§ Work instructions
Could you filter the records below and keep only the lines with the word "chọn"?
== Dataset ==
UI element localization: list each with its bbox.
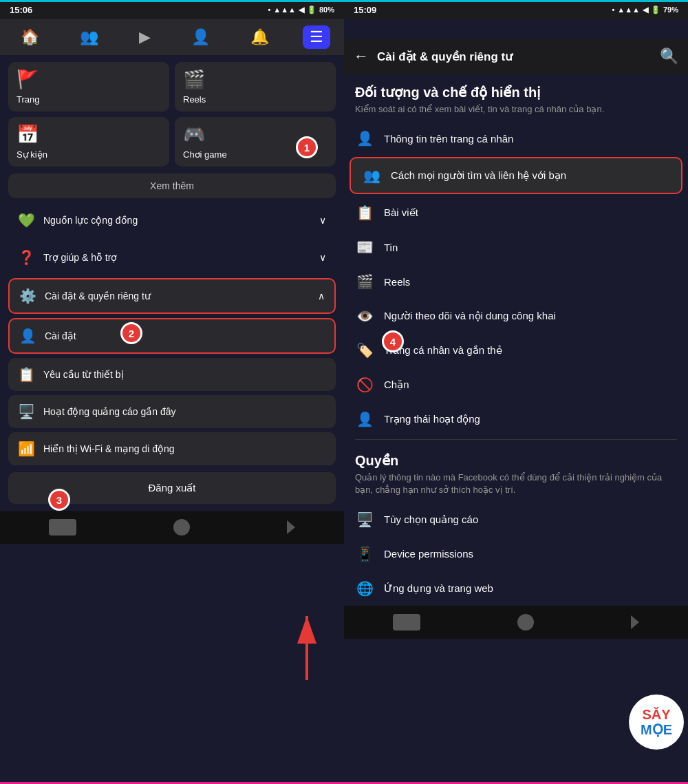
settings-list-2: 🖥️ Tùy chọn quảng cáo 📱 Device permissio… [344, 502, 688, 606]
caidat-label: Cài đặt [45, 330, 76, 341]
section-permissions-desc: Quản lý thông tin nào mà Facebook có thể… [355, 472, 677, 496]
android-square-btn-right[interactable] [393, 614, 420, 631]
wifi-label: Hiển thị Wi-Fi & mạng di động [43, 443, 175, 454]
baiviet-icon: 📋 [355, 204, 374, 221]
nav-menu[interactable]: ☰ [303, 25, 330, 49]
left-arrows-svg [0, 544, 344, 784]
watermark: SĂY MỌE [629, 695, 684, 750]
reels-label: Reels [183, 94, 206, 105]
android-square-btn[interactable] [49, 519, 76, 536]
community-chevron: ∨ [319, 215, 326, 226]
back-button[interactable]: ← [354, 47, 369, 65]
profile-tag-icon: 🏷️ [355, 342, 374, 359]
settings-item-device-perm[interactable]: 📱 Device permissions [344, 537, 688, 571]
community-icon: 💚 [18, 212, 35, 229]
nav-friends[interactable]: 👥 [73, 25, 105, 49]
apps-web-icon: 🌐 [355, 580, 374, 597]
sub-menu-hoatdong[interactable]: 🖥️ Hoạt động quảng cáo gần đây [8, 395, 336, 428]
android-home-btn[interactable] [173, 519, 190, 536]
help-label: Trợ giúp & hỗ trợ [43, 252, 117, 263]
settings-item-how-find[interactable]: 👥 Cách mọi người tìm và liên hệ với bạn [350, 157, 682, 194]
search-icon-right[interactable]: 🔍 [660, 47, 678, 65]
sub-menu-yeucau[interactable]: 📋 Yêu cầu từ thiết bị [8, 358, 336, 391]
step-4-circle: 4 [382, 330, 404, 352]
game-label: Chơi game [183, 149, 227, 160]
android-back-btn-right[interactable] [631, 615, 639, 629]
icon-card-reels[interactable]: 🎬 Reels [175, 62, 336, 112]
activity-label: Trạng thái hoạt động [384, 413, 480, 425]
bottom-bar-left [0, 511, 344, 544]
time-right: 15:09 [354, 5, 376, 15]
section-display: Đối tượng và chế độ hiển thị Kiểm soát a… [344, 74, 688, 121]
apps-web-label: Ứng dụng và trang web [384, 582, 493, 595]
android-home-btn-right[interactable] [517, 614, 534, 631]
battery-left: 80% [319, 6, 334, 14]
settings-item-reels-right[interactable]: 🎬 Reels [344, 264, 688, 299]
section-permissions-title: Quyền [355, 452, 677, 469]
tin-icon: 📰 [355, 239, 374, 255]
block-label: Chặn [384, 379, 409, 391]
settings-page-title: Cài đặt & quyền riêng tư [377, 50, 513, 64]
how-find-label: Cách mọi người tìm và liên hệ với bạn [391, 169, 566, 182]
menu-help[interactable]: ❓ Trợ giúp & hỗ trợ ∨ [8, 241, 336, 274]
menu-section: 💚 Nguồn lực cộng đồng ∨ ❓ Trợ giúp & hỗ … [0, 204, 344, 314]
right-panel: 15:09 • ▲▲▲ ◀ 🔋 79% ← Cài đặt & quyền ri… [344, 0, 688, 784]
settings-item-apps-web[interactable]: 🌐 Ứng dụng và trang web [344, 571, 688, 606]
time-left: 15:06 [10, 5, 32, 15]
top-nav-left: 🏠 👥 ▶ 👤 🔔 ☰ [0, 19, 344, 55]
reels-icon: 🎬 [183, 69, 205, 90]
ads-icon: 🖥️ [355, 511, 374, 528]
battery-right: 79% [663, 6, 678, 14]
tin-label: Tin [384, 242, 398, 253]
community-label: Nguồn lực cộng đồng [43, 215, 138, 226]
device-perm-icon: 📱 [355, 546, 374, 562]
nav-home[interactable]: 🏠 [14, 25, 46, 49]
section-divider [355, 439, 677, 440]
settings-item-baiviet[interactable]: 📋 Bài viết [344, 195, 688, 230]
reels-right-label: Reels [384, 276, 410, 288]
yeucau-icon: 📋 [18, 366, 35, 383]
settings-icon: ⚙️ [19, 288, 36, 304]
status-bar-right: 15:09 • ▲▲▲ ◀ 🔋 79% [344, 0, 688, 19]
help-chevron: ∨ [319, 252, 326, 263]
step-1-circle: 1 [296, 136, 318, 158]
nav-profile[interactable]: 👤 [184, 25, 217, 49]
baiviet-label: Bài viết [384, 206, 418, 219]
menu-community[interactable]: 💚 Nguồn lực cộng đồng ∨ [8, 204, 336, 237]
settings-list-1: 👤 Thông tin trên trang cá nhân 👥 Cách mọ… [344, 121, 688, 436]
sukien-icon: 📅 [17, 124, 39, 145]
bottom-bar-right [344, 606, 688, 639]
settings-chevron: ∧ [318, 290, 325, 301]
sukien-label: Sự kiện [17, 149, 47, 160]
left-panel: 15:06 • ▲▲▲ ◀ 🔋 80% 🏠 👥 ▶ 👤 🔔 ☰ 🚩 Trang … [0, 0, 344, 784]
sub-menu-wifi[interactable]: 📶 Hiển thị Wi-Fi & mạng di động [8, 432, 336, 465]
settings-item-profile-info[interactable]: 👤 Thông tin trên trang cá nhân [344, 121, 688, 156]
watermark-moe: MỌE [641, 722, 672, 737]
nav-notifications[interactable]: 🔔 [244, 25, 276, 49]
nav-watch[interactable]: ▶ [132, 25, 158, 49]
settings-item-block[interactable]: 🚫 Chặn [344, 368, 688, 402]
settings-item-ads[interactable]: 🖥️ Tùy chọn quảng cáo [344, 502, 688, 537]
trang-label: Trang [17, 94, 39, 105]
hoatdong-label: Hoạt động quảng cáo gần đây [43, 406, 175, 417]
settings-label: Cài đặt & quyền riêng tư [45, 290, 151, 301]
settings-item-activity[interactable]: 👤 Trạng thái hoạt động [344, 402, 688, 436]
ads-label: Tùy chọn quảng cáo [384, 513, 478, 526]
hoatdong-icon: 🖥️ [18, 403, 35, 420]
see-more-button[interactable]: Xem thêm [8, 173, 336, 198]
icon-card-trang[interactable]: 🚩 Trang [8, 62, 169, 112]
settings-item-followers[interactable]: 👁️ Người theo dõi và nội dung công khai [344, 299, 688, 333]
menu-settings-privacy[interactable]: ⚙️ Cài đặt & quyền riêng tư ∧ [8, 278, 336, 314]
game-icon: 🎮 [183, 124, 205, 145]
section-display-title: Đối tượng và chế độ hiển thị [355, 84, 677, 100]
profile-info-label: Thông tin trên trang cá nhân [384, 133, 513, 145]
icon-card-sukien[interactable]: 📅 Sự kiện [8, 117, 169, 167]
how-find-icon: 👥 [362, 167, 381, 184]
sub-menu-caidat[interactable]: 👤 Cài đặt [8, 318, 336, 354]
section-display-desc: Kiểm soát ai có thể xem bài viết, tin và… [355, 103, 677, 116]
watermark-say: SĂY [642, 707, 670, 722]
android-back-btn[interactable] [287, 520, 295, 534]
settings-item-tin[interactable]: 📰 Tin [344, 230, 688, 264]
device-perm-label: Device permissions [384, 548, 473, 560]
help-icon: ❓ [18, 249, 35, 266]
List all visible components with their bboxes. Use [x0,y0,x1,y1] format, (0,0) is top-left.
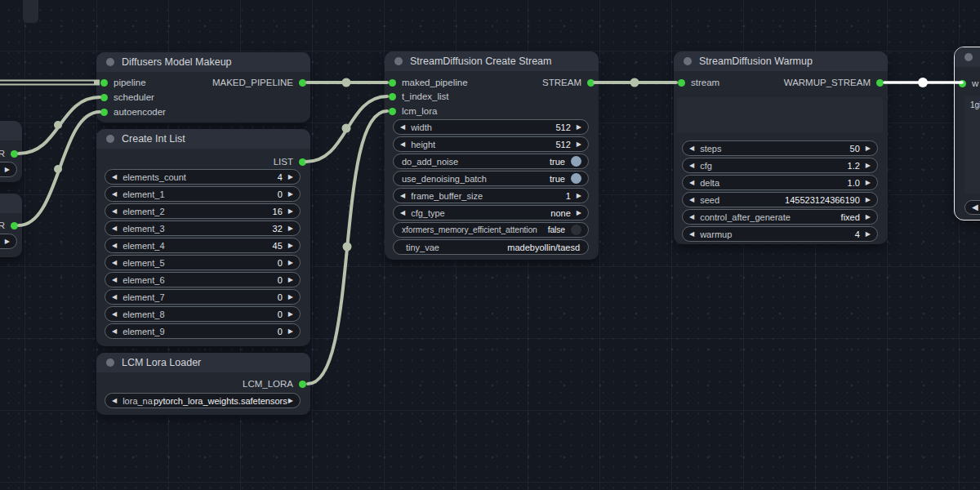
widget-lora-name[interactable]: ◀ lora_na pytorch_lora_weights.safetenso… [105,393,301,408]
stepper-left-icon[interactable]: ◀ [112,260,117,266]
widget-seed[interactable]: ◀ seed 145523124366190 ▶ [682,192,878,207]
node-left-partial-bottom[interactable]: ER ▶ [0,194,22,257]
stepper-left-icon[interactable]: ◀ [689,214,694,220]
input-port-scheduler[interactable]: scheduler [100,90,154,105]
node-header[interactable] [0,194,22,213]
stepper-right-icon[interactable]: ▶ [577,141,581,148]
widget-cfg[interactable]: ◀ cfg 1.2 ▶ [682,158,878,173]
stepper-left-icon[interactable]: ◀ [112,208,117,215]
widget-value[interactable]: 0 [278,292,283,302]
stepper-right-icon[interactable]: ▶ [288,277,293,283]
input-dot-icon[interactable] [389,79,396,87]
widget-height[interactable]: ◀ height 512 ▶ [393,136,589,152]
widget-value[interactable]: 0 [278,189,283,199]
stepper-left-icon[interactable]: ◀ [400,210,405,216]
widget-value[interactable]: 4 [855,229,860,239]
stepper-left-icon[interactable]: ◀ [689,163,694,169]
input-port-maked-pipeline[interactable]: maked_pipeline [389,75,468,90]
stepper-right-icon[interactable]: ▶ [288,294,293,301]
input-port[interactable]: w [959,76,978,91]
widget-cfg-type[interactable]: ◀ cfg_type none ▶ [393,205,589,220]
node-left-partial-top[interactable]: ER ▶ [0,121,22,182]
widget-value[interactable]: 16 [273,207,283,216]
widget-use-denoising-batch[interactable]: use_denoising_batch true [393,171,589,186]
output-port-lcm-lora[interactable]: LCM_LORA [243,376,306,391]
node-header[interactable]: StreamDiffusion Create Stream [385,51,599,71]
widget-value[interactable]: 4 [278,172,283,182]
stepper-right-icon[interactable]: ▶ [288,174,293,180]
node-header[interactable]: LCM Lora Loader [96,353,310,372]
widget-warmup[interactable]: ◀ warmup 4 ▶ [682,226,878,242]
widget-element-1[interactable]: ◀ element_1 0 ▶ [105,186,301,202]
widget-value[interactable]: 512 [555,140,570,149]
widget-value[interactable]: 1.0 [848,178,860,188]
empty-text-area[interactable] [677,97,883,133]
stepper-left-icon[interactable]: ◀ [972,203,978,212]
widget-value[interactable]: 1 [566,191,571,201]
output-dot-icon[interactable] [11,222,18,229]
stepper-right-icon[interactable]: ▶ [577,210,581,216]
stepper-right-icon[interactable]: ▶ [288,311,293,318]
widget-value[interactable]: none [550,208,570,218]
widget-value[interactable]: 45 [273,241,283,251]
stepper-right-icon[interactable]: ▶ [866,180,871,186]
widget-value[interactable]: madebyollin/taesd [507,243,580,252]
stepper-left-icon[interactable]: ◀ [112,191,117,198]
widget-element-9[interactable]: ◀ element_9 0 ▶ [105,323,301,339]
input-dot-icon[interactable] [100,79,108,87]
output-port[interactable]: ER [0,218,18,233]
toggle-knob-icon[interactable] [571,173,581,184]
stepper-right-icon[interactable]: ▶ [288,191,293,198]
stepper-right-icon[interactable]: ▶ [288,243,293,249]
input-dot-icon[interactable] [678,79,685,87]
stepper-right-icon[interactable]: ▶ [866,231,871,238]
node-streamdiffusion-create-stream[interactable]: StreamDiffusion Create Stream maked_pipe… [385,51,599,260]
stepper-left-icon[interactable]: ◀ [112,174,117,180]
node-right-partial-selected[interactable]: w 1gi ◀ [954,47,980,220]
output-dot-icon[interactable] [11,150,18,158]
input-dot-icon[interactable] [389,93,396,100]
stepper-right-icon[interactable]: ▶ [288,260,293,266]
stepper-right-icon[interactable]: ▶ [866,145,871,152]
widget-value[interactable]: 512 [555,122,570,132]
stepper-left-icon[interactable]: ◀ [400,124,405,131]
input-port-t-index-list[interactable]: t_index_list [389,89,449,104]
output-port-maked-pipeline[interactable]: MAKED_PIPELINE [212,75,306,90]
widget-value[interactable]: 145523124366190 [785,195,860,205]
output-dot-icon[interactable] [587,79,595,87]
input-dot-icon[interactable] [100,94,108,101]
widget-element-6[interactable]: ◀ element_6 0 ▶ [105,272,301,287]
widget-steps[interactable]: ◀ steps 50 ▶ [682,140,878,156]
graph-canvas[interactable]: ER ▶ ER ▶ Diffusers Model Makeup pipelin… [0,0,980,490]
stepper-left-icon[interactable]: ◀ [689,180,694,186]
toggle-knob-icon[interactable] [571,156,581,167]
widget-elements-count[interactable]: ◀ elements_count 4 ▶ [105,169,301,185]
stepper-left-icon[interactable]: ◀ [112,294,117,301]
input-port-pipeline[interactable]: pipeline [100,75,146,90]
widget-element-7[interactable]: ◀ element_7 0 ▶ [105,289,301,305]
stepper-left-icon[interactable]: ◀ [689,145,694,152]
output-dot-icon[interactable] [299,79,306,87]
stepper-left-icon[interactable]: ◀ [112,277,117,283]
output-dot-icon[interactable] [299,381,306,388]
widget-partial[interactable]: ▶ [0,162,17,177]
node-header[interactable]: StreamDiffusion Warmup [674,51,888,71]
input-dot-icon[interactable] [389,108,396,115]
input-dot-icon[interactable] [100,109,108,116]
widget-tiny-vae[interactable]: tiny_vae madebyollin/taesd [393,239,589,255]
stepper-right-icon[interactable]: ▶ [288,398,293,404]
stepper-left-icon[interactable]: ◀ [112,328,117,335]
widget-element-5[interactable]: ◀ element_5 0 ▶ [105,255,301,270]
stepper-left-icon[interactable]: ◀ [112,225,117,232]
input-port-stream[interactable]: stream [678,75,719,90]
widget-value[interactable]: pytorch_lora_weights.safetensors [153,396,288,406]
stepper-right-icon[interactable]: ▶ [288,225,293,232]
stepper-left-icon[interactable]: ◀ [400,141,405,148]
widget-value[interactable]: 0 [278,310,283,319]
output-port-stream[interactable]: STREAM [542,75,595,90]
node-diffusers-model-makeup[interactable]: Diffusers Model Makeup pipeline schedule… [96,52,310,122]
stepper-right-icon[interactable]: ▶ [577,193,581,199]
stepper-right-icon[interactable]: ▶ [288,328,293,335]
stepper-right-icon[interactable]: ▶ [288,208,293,215]
stepper-left-icon[interactable]: ◀ [112,311,117,318]
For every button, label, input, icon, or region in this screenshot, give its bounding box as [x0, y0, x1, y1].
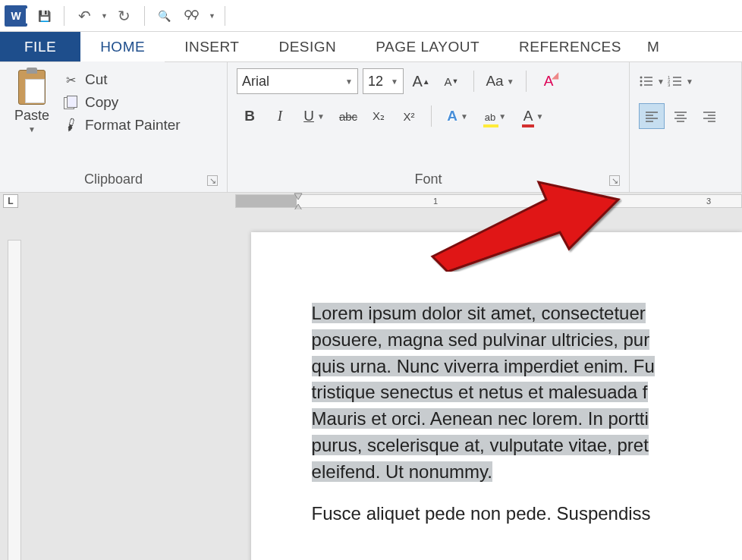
tab-references[interactable]: REFERENCES: [499, 32, 641, 61]
svg-point-1: [192, 11, 198, 17]
highlight-button[interactable]: ab ▼: [479, 103, 512, 129]
group-font: Arial▼ 12▼ A▲ A▼ Aa ▼ A◢ B I U ▼ abc X₂ …: [228, 62, 630, 192]
cut-label: Cut: [85, 71, 108, 88]
underline-button[interactable]: U ▼: [297, 103, 331, 129]
paste-button[interactable]: Paste ▼: [9, 68, 55, 134]
change-case-button[interactable]: Aa ▼: [483, 68, 517, 94]
strikethrough-button[interactable]: abc: [335, 103, 361, 129]
font-name-select[interactable]: Arial▼: [237, 68, 358, 94]
align-left-button[interactable]: [639, 103, 665, 129]
separator: [144, 6, 145, 26]
group-paragraph: ▼ 123 ▼: [630, 62, 742, 192]
quick-access-toolbar: W 💾 ↶ ▼ ↻ 🔍 ▼: [0, 0, 742, 32]
font-color-button[interactable]: A ▼: [517, 103, 550, 129]
format-painter-label: Format Painter: [85, 117, 181, 134]
document-page[interactable]: Lorem ipsum dolor sit amet, consectetuer…: [251, 232, 742, 560]
separator: [225, 6, 225, 26]
word-app-icon: W: [5, 5, 27, 27]
ribbon: Paste ▼ Cut Copy Format Painter Clipbo: [0, 62, 742, 193]
ribbon-tabs: FILE HOME INSERT DESIGN PAGE LAYOUT REFE…: [0, 32, 742, 62]
italic-button[interactable]: I: [267, 103, 293, 129]
text-effects-button[interactable]: A ▼: [441, 103, 474, 129]
ruler-strip[interactable]: 1 2 3: [235, 194, 742, 208]
paragraph-group-label: [639, 183, 732, 189]
svg-text:3: 3: [668, 83, 671, 87]
tab-stop-selector[interactable]: L: [3, 194, 18, 208]
ruler-horizontal: L 1 2 3: [0, 193, 742, 209]
group-clipboard: Paste ▼ Cut Copy Format Painter Clipbo: [0, 62, 228, 192]
format-painter-button[interactable]: Format Painter: [62, 117, 181, 134]
align-center-button[interactable]: [668, 103, 693, 129]
tab-more[interactable]: M: [641, 32, 665, 61]
tab-design[interactable]: DESIGN: [259, 32, 356, 61]
indent-marker[interactable]: [294, 193, 303, 211]
clipboard-launcher[interactable]: ↘: [207, 175, 218, 186]
bold-button[interactable]: B: [237, 103, 263, 129]
tab-home[interactable]: HOME: [80, 32, 165, 61]
align-right-button[interactable]: [696, 103, 722, 129]
subscript-button[interactable]: X₂: [366, 103, 391, 129]
paste-icon: [16, 68, 48, 106]
copy-label: Copy: [85, 94, 118, 111]
body-text[interactable]: Fusce aliquet pede non pede. Suspendiss: [312, 501, 742, 527]
selected-text[interactable]: Lorem ipsum dolor sit amet, consectetuer…: [312, 303, 655, 482]
svg-point-4: [640, 77, 643, 79]
svg-point-0: [185, 11, 191, 17]
tab-insert[interactable]: INSERT: [165, 32, 259, 61]
clipboard-group-label: Clipboard ↘: [9, 167, 218, 189]
clear-formatting-button[interactable]: A◢: [536, 68, 561, 94]
ruler-vertical: [0, 209, 28, 560]
grow-font-button[interactable]: A▲: [408, 68, 434, 94]
scissors-icon: [62, 72, 79, 87]
paste-label: Paste: [14, 108, 49, 124]
bullets-button[interactable]: ▼: [639, 68, 665, 94]
find-button[interactable]: [181, 5, 203, 27]
svg-point-6: [640, 80, 643, 83]
font-group-label: Font ↘: [237, 167, 620, 189]
copy-button[interactable]: Copy: [62, 94, 181, 111]
redo-button[interactable]: ↻: [114, 5, 135, 27]
copy-icon: [62, 95, 79, 110]
cut-button[interactable]: Cut: [62, 71, 181, 88]
superscript-button[interactable]: X²: [396, 103, 422, 129]
separator: [64, 6, 64, 26]
tab-page-layout[interactable]: PAGE LAYOUT: [356, 32, 499, 61]
paste-dropdown-icon[interactable]: ▼: [28, 125, 36, 134]
document-workspace: Lorem ipsum dolor sit amet, consectetuer…: [0, 209, 742, 560]
save-button[interactable]: 💾: [33, 5, 55, 27]
print-preview-button[interactable]: 🔍: [154, 5, 175, 27]
font-launcher[interactable]: ↘: [609, 175, 620, 186]
brush-icon: [62, 118, 79, 133]
svg-marker-28: [294, 193, 302, 200]
tab-file[interactable]: FILE: [0, 32, 80, 61]
numbering-button[interactable]: 123 ▼: [668, 68, 693, 94]
font-size-select[interactable]: 12▼: [363, 68, 404, 94]
shrink-font-button[interactable]: A▼: [439, 68, 464, 94]
undo-button[interactable]: ↶: [74, 5, 95, 27]
svg-point-8: [640, 84, 643, 87]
===
§ Reply
settings-list-2: 🖥️ Tùy chọn quảng cáo 📱 Device permissio… [344, 502, 688, 606]
settings-item-ads[interactable]: 🖥️ Tùy chọn quảng cáo [344, 502, 688, 537]
ads-label: Tùy chọn quảng cáo [384, 513, 478, 526]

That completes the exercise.